J’ai ainsi été confronté à l’humour, non pas troupier, mais hospitalier : quand l’interne a réussi à m’évacuer  un caillot important, les voilà tordues de rire, et moi aussi, en déclarant ma fausse-couche accomplie… 

Après une heure et demie de gaz hilarant et d’anesthésie locale, ma fabuleuse Martine, infirmière à dreadlocks (chez moi, on dit « cadenettes ». Qu’elle dit la chatte) me réconforte avec la promesse d’une bouffée d’hilarant quotidienne, puisque il me faut la revoir chaque jour jusqu’à la vidange totale de mon hématome.  Âmes sensibles s’abstenir! 

Qu’est ce qu’on se marre à Cancerland, et à vrai dire, hier, j’aimais mieux être à ma place (avec le gaz hilarant et l’humanité des infirmières) qu’à celle de JeanMi dans le hall d’accueil à m’attendre tout ce temps sans rien savoir.

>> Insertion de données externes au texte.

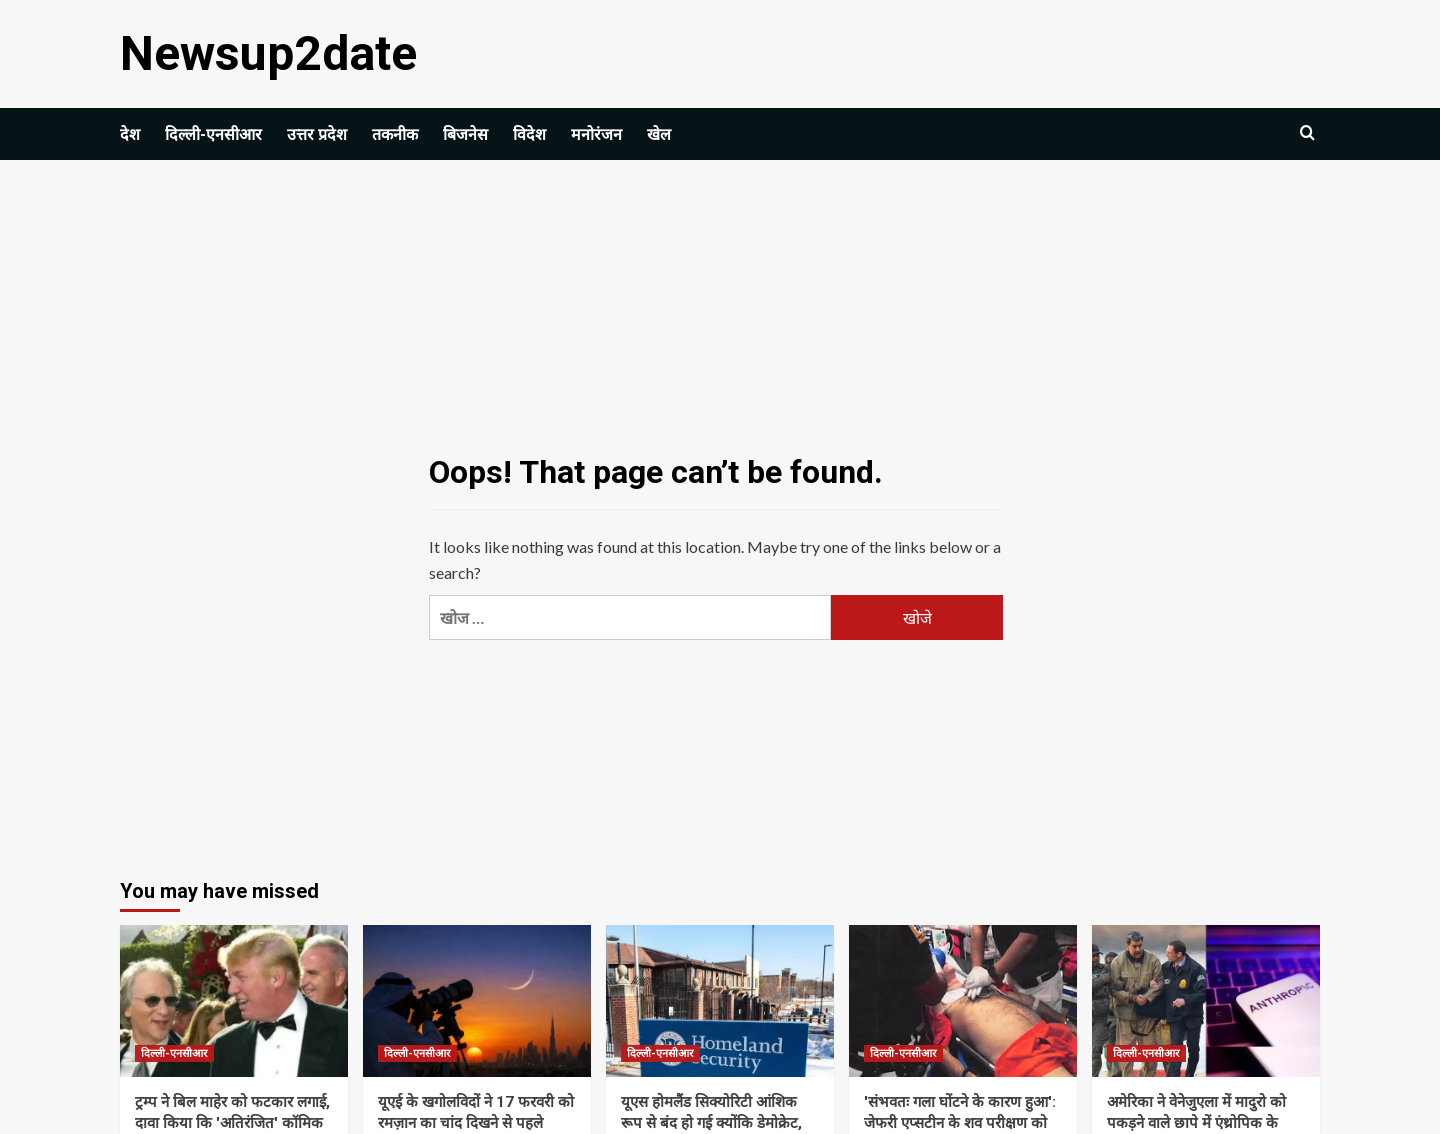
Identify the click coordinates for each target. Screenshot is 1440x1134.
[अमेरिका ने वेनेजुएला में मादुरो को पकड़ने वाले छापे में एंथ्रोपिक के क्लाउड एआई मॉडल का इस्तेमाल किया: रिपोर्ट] (1206, 1001)
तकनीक (395, 134)
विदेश (529, 134)
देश (130, 134)
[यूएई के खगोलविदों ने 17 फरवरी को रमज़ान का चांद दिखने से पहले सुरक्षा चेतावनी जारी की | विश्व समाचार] (477, 1001)
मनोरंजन (596, 134)
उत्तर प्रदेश (317, 134)
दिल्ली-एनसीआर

Merveilleuse Martine, entre deux éclats de rires, elle est partie le rassurer!

Vivement 14h, heure de mon rendez-vous avec le gaz… »

Et nous, on aura droit au gaz marrant ? Qu’elle demandent la chatte et la cigale. « Mais pour voir les couleurs de la révolution, m’est avis qu’on attendra encore demain. » Qu’il dit le neveu.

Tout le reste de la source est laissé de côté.